Il motivo di ricorso è fondato e trova accoglimento.

La società sostiene che il giudice regionale erroneamente ha ritenuto che la plusvalenza conseguita dalla cessione del ramo d’azienda potesse essere accertata sulla base della mera trasposizione dei valori definiti ai fini dell’imposta di registro. Ha rappresentato la propria estraneità al procedimento di determinazione del valore del bene per l’imposta di registro, e ha sostenuto che l’intenzione del cessionario di definire con l’Ufficio il rapporto giuridico d’imposta non poteva riflettersi sulla determinazione del corrispettivo dell’operazione ai fini dell’accertamento della plusvalenza. Ha evidenziato che una diversa interpretazione sarebbe in contrasto con quanto ormai previsto del D.Lgs. 22 settembre 2015, n. 147, art. 5, comma 3.

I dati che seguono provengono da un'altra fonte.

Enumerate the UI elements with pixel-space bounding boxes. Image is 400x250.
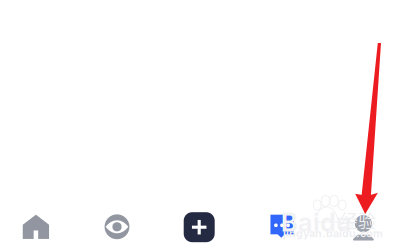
button[interactable]: Discover <box>86 202 148 250</box>
button[interactable]: Home <box>5 202 67 250</box>
button[interactable]: Create <box>168 202 230 250</box>
staticText: 经验 <box>340 207 376 233</box>
button[interactable]: Profile <box>332 203 394 250</box>
staticText: Baidu <box>281 207 352 238</box>
button[interactable]: Messages <box>251 201 313 250</box>
staticText: jingyan.baidu.com <box>283 227 383 240</box>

Le argomentazioni della ricorrente ripercorrono l’orientamento interpretativo della disciplina, secondo quanto dispone il D.Lgs. n. 147 del 2015, art. 5, comma 3, in forza del quale “Il testo unico delle imposte sui redditi, approvato con D.P.R. 22 dicembre 1986, n. 917, artt. 58, 68, 85 e 8, e il D.Lgs. 15 dicembre 1997, n. 446, artt. 5,5 bis, 6 e 7, si interpretano nel senso che per le cessioni di immobili e di aziende nonchè per la costituzione e il trasferimento di diritti reali sugli stessi, l’esistenza di un maggior corrispettivo non è presumibile soltanto sulla base del valore, anche se dichiarato, accertato o definito ai fini dell’imposta di registro di cui al D.P.R. 26 aprile 1986, n. 131, ovvero delle imposte ipotecaria e catastale di cui al D.Lgs. 31 ottobre 1990, n. 347.”.

A seguito dell’intervento legislativo, la cui norma costituisce interpretazione autentica della previgente disciplina con efficacia dunque retroattiva, questa Corte ha affermato che ai fini dell’accertamento delle imposte sui redditi l’art. 5 cit., esclude che l’Amministrazione possa ancora procedere ad accertare, in via induttiva, la plusvalenza realizzata a seguito di cessione di immobile o di azienda solo sulla base del valore dichiarato, accertato o definito ai fini dell’imposta di registro (cfr. Cass., nn. 9513 del 2018; 19227 del 2017; 12265 del 2017; 6135 del 2016; 11543 del 2016).

E’ necessario invece che l’Ufficio individui ulteriori indizi, gravi, precisi e concordanti, che supportino l’accertamento del maggior corrispettivo rispetto a quanto dichiarato dal contribuente, che a sua volta, ove voglia contestare le determinazioni dell’Amministrazione finanziaria, è gravato della prova contraria (Cass., n. 12131 del 2019).

L’interpretazione autentica della disciplina, laddove è previsto che il maggior corrispettivo ai fini dell’imposta di registro sia stato “dichiarato, accertato o definito”, va intesa nel senso della irrilevanza della sua determinazione non solo in sede di accertamento, ma anche in occasione di qualunque modalità di definizione.

Ebbene, la motivazione della sentenza del giudice regionale non ha tenuto conto della diversa natura delle due imposte e del diverso meccanismo di determinazione del valore del bene ceduto, senza che possa sovrapporsi il valore determinato ai fini della determinazione dell’imposta di registro con la valutazione del corrispettivo ai fini dell’accertamento della plusvalenza, diversità poi definitivamente riconosciuta dal D.Lgs. n. 147 del 2015, art. 5, comma 3, norma di interpretazione autentica.

La sentenza va pertanto cassata e il processo va rinviato alla Commissione tributaria regionale della Lombardia, in diversa composizione, che, oltre che sulle spese del giudizio di legittimità, deciderà il merito tenendo conto del principio di diritto somministrato.

PQM

La Corte accoglie il ricorso, cassa la decisione e rinvia alla Commissione tributaria regionale della Lombardia, cui demanda, in diversa composizione, anche la liquidazione delle spese del giudizio di legittimità.

Così deciso in Roma, il 29 gennaio 2020.